The values for γ1 and γ2 were chosen accordingly to have over, equi or underdispersion, under an additive, dominant, recessive or overdominant genetic model. The values for α1 and α2 were chosen in such a way as to the risk \(e^{\alpha _{1} G_{1} + \alpha _{2} G_{2}} = 2\phantom {\dot {i}\!}\). Thus, when the genetic model is dominant, α1=0.5×log(2) and α2=0.5×log(2); when the genetic model is additive, α1=0.5×log(2) and α2=0; when the genetic model is recessive, α1=0.5×log(2) and α2=−0.5×log(2) and when the genetic model is overdominant, α1=0 and α2=log(2).

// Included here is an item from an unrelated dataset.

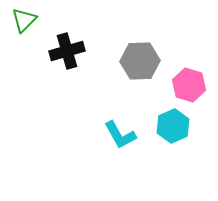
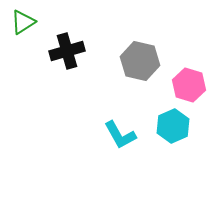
green triangle: moved 1 px left, 2 px down; rotated 12 degrees clockwise
gray hexagon: rotated 15 degrees clockwise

According to the model, α and γ have the same directional effects when they are of opposite signs. Thereby, when γ<0 and eα>1 there is a global underdispersion, and the reverse for γ]0−1] and eα<1.

The censoring time C was generated from a uniform distribution with parameter value computed from the chosen percentage of censoring. The percentage of censoring refers only to the percentage of censored observations without the tail defect fraction. We investigated no censoring and 20% censoring.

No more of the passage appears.